N-doped Sb2SnO5@C as advanced anode material for sodium-ion batteries

Sodium-ion battery is evolving into a desirable alternative technology to lithium-ion batteries, thanks to its wide material distribution and low cost. Tin-antimony oxide is gaining research interest as a sodium-ion battery anode material owing to its ideal theoretical specific capacity, environment friendly, and low cost. However, because of the inner nature of poor electrical conductivity of oxides and slow ionic diffusion kinetic, the electrochemical performance of tin-antimony oxides (SSO) differs significantly from the theoretical value of merit. In this paper, we demonstrated N-doping porous carbon fibers encapsulated Sn/Sb@Sb2SnO5 composite (Sn/Sb@Sb2SnO5@PCFs-N) material. Through the use of a simple electrostatic spinning technique, the Sn and Sb nanocrystalline were in situ generated around the SSOs in a specific way, and the N-doping in the fabricated porous carbon fibers can modulate the charge transport in the fabricated composite. The unique structure can successfully increase the electrical conductivity and the specific capacity of the fabricated composite.

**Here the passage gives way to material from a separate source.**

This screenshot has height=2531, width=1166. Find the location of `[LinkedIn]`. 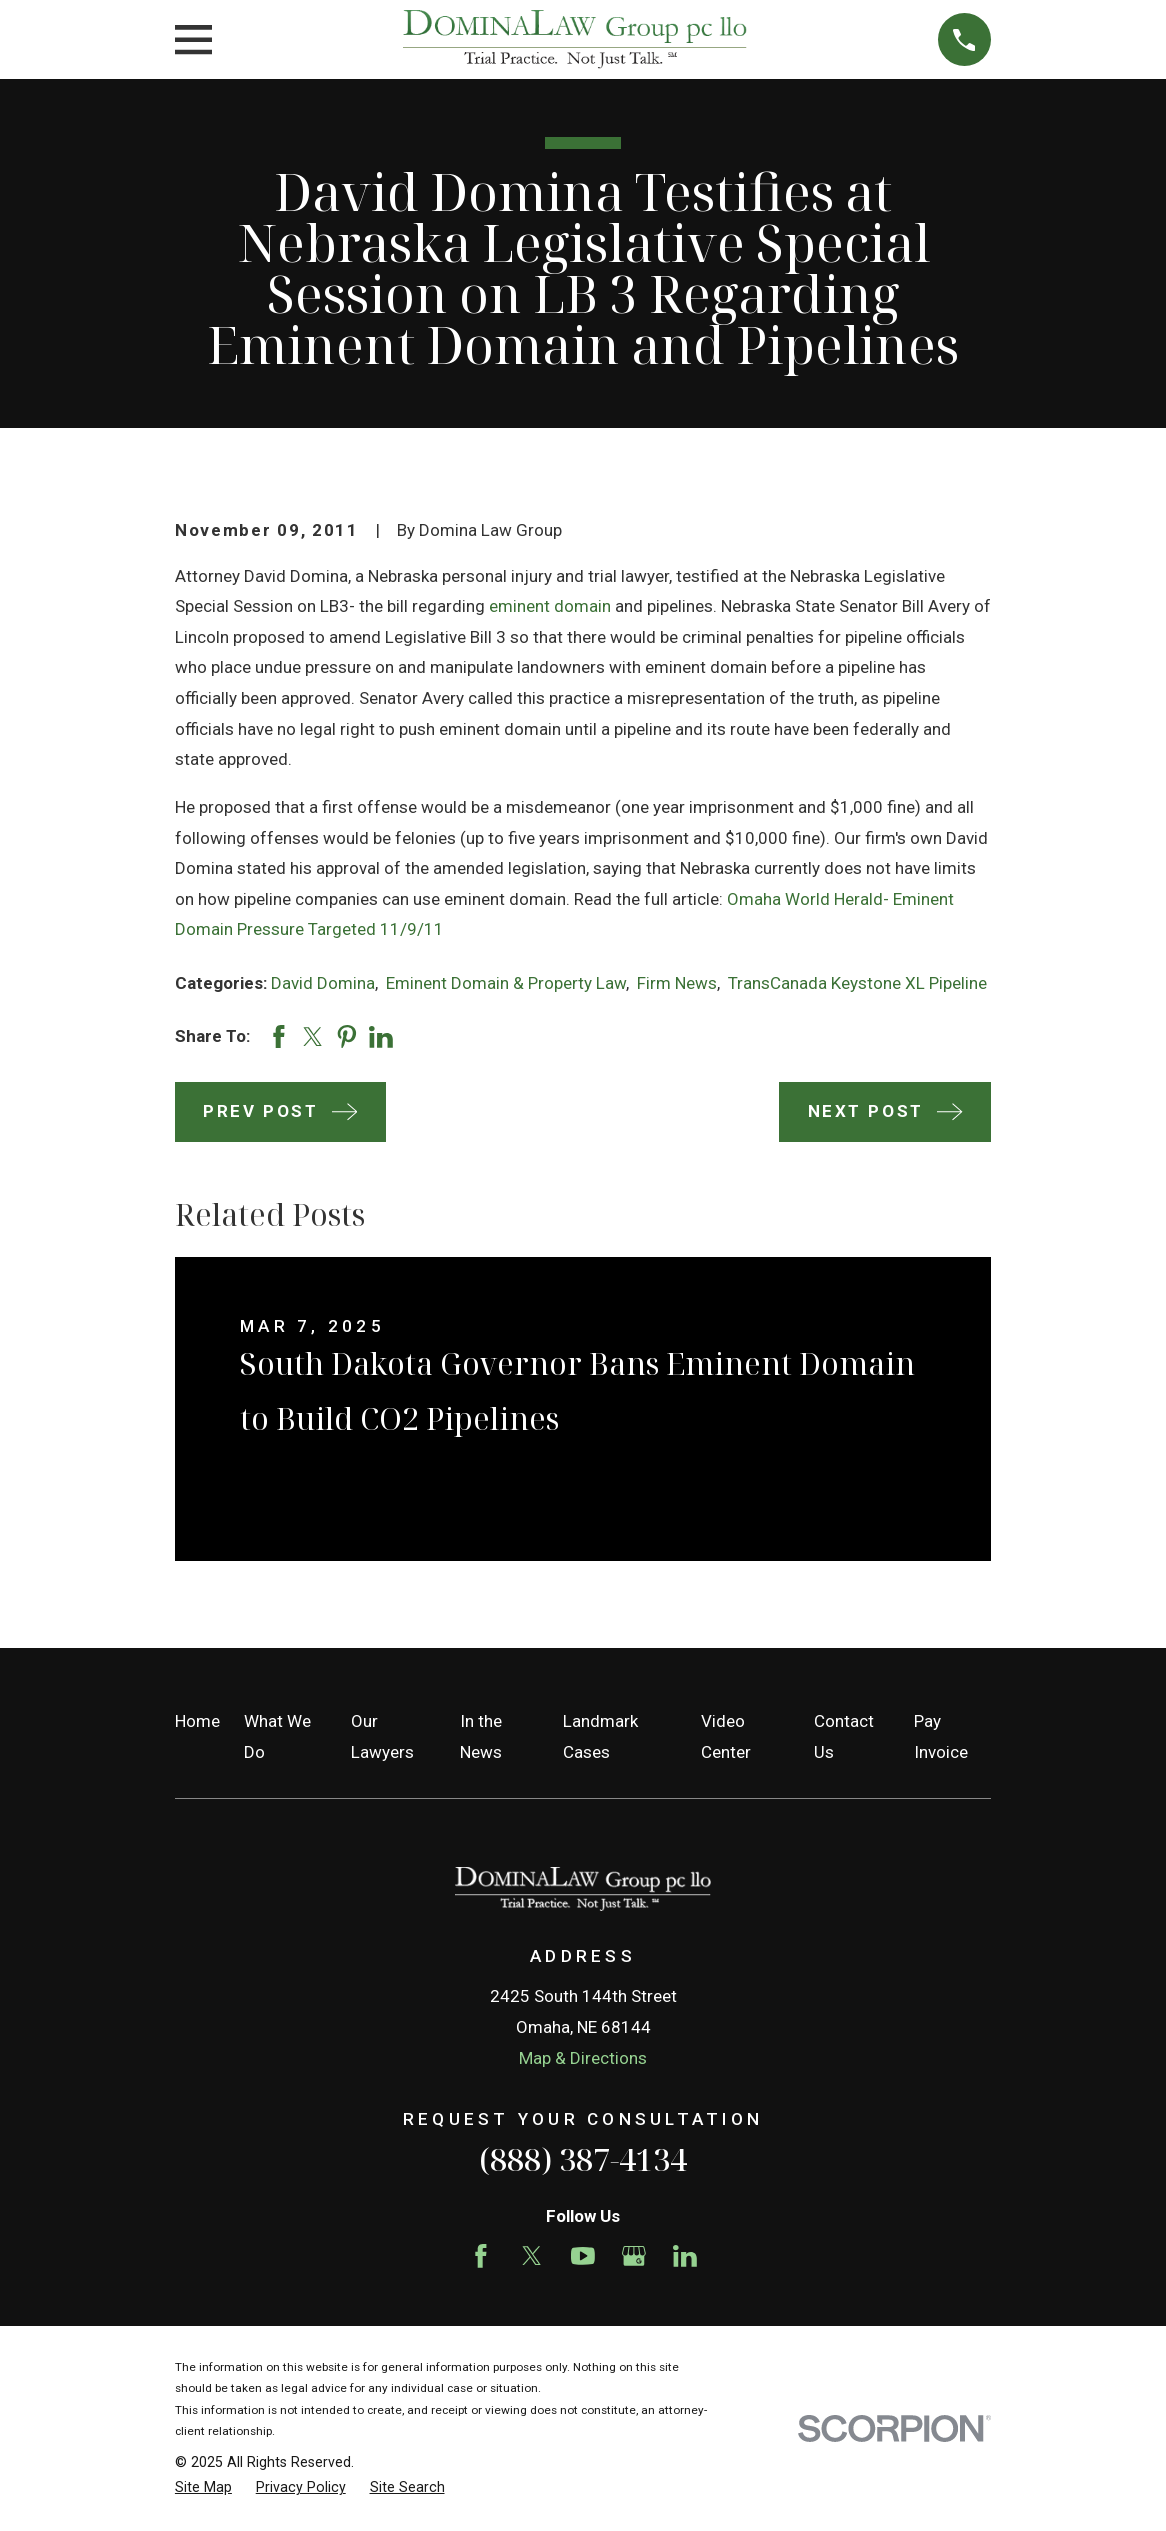 [LinkedIn] is located at coordinates (685, 2256).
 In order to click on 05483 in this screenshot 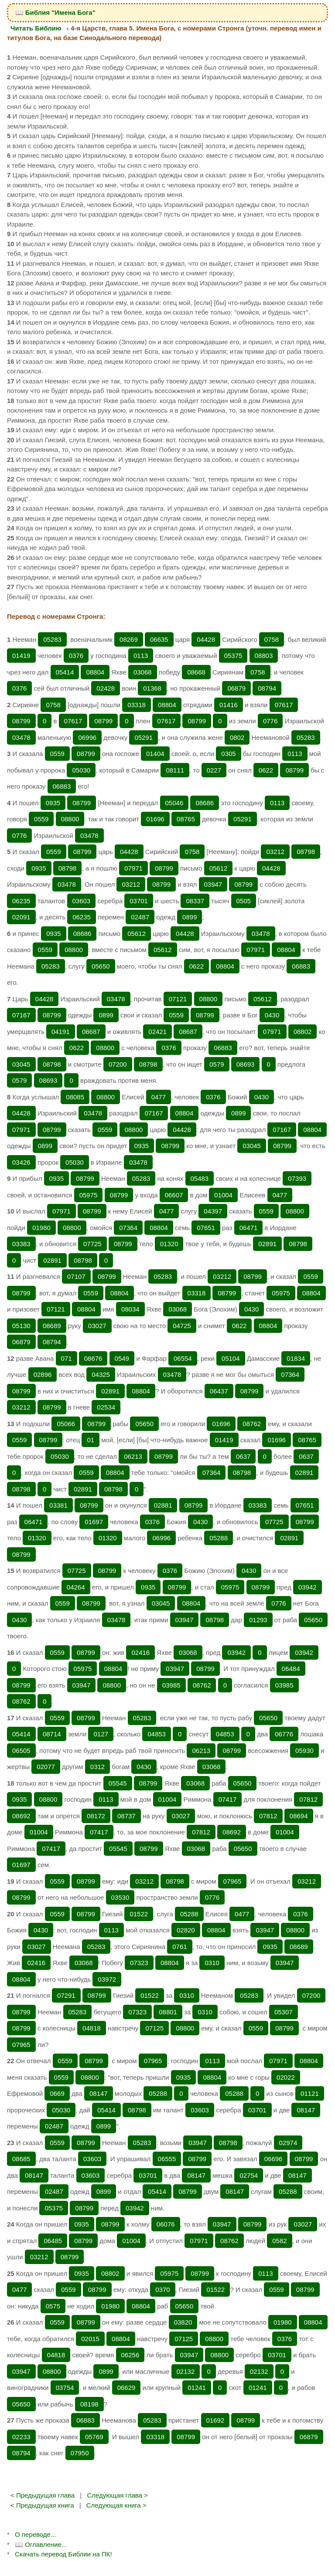 , I will do `click(200, 1178)`.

Using as anode for Na+ ions storage, the fabricated composite delivers high specific capacity and good cycling stability and rate capability, showing a high capacity of 450 mAhg(-1) at 50 mAg(-1) current density even after 100 cycles. The better rate capability can be sustained even when the current raised up to 500 mA g(-1). This current work can offer a perspective on the effect of phases modified and doping on the functionality of materials for the next-generation high-specific energy sodium-ion battery.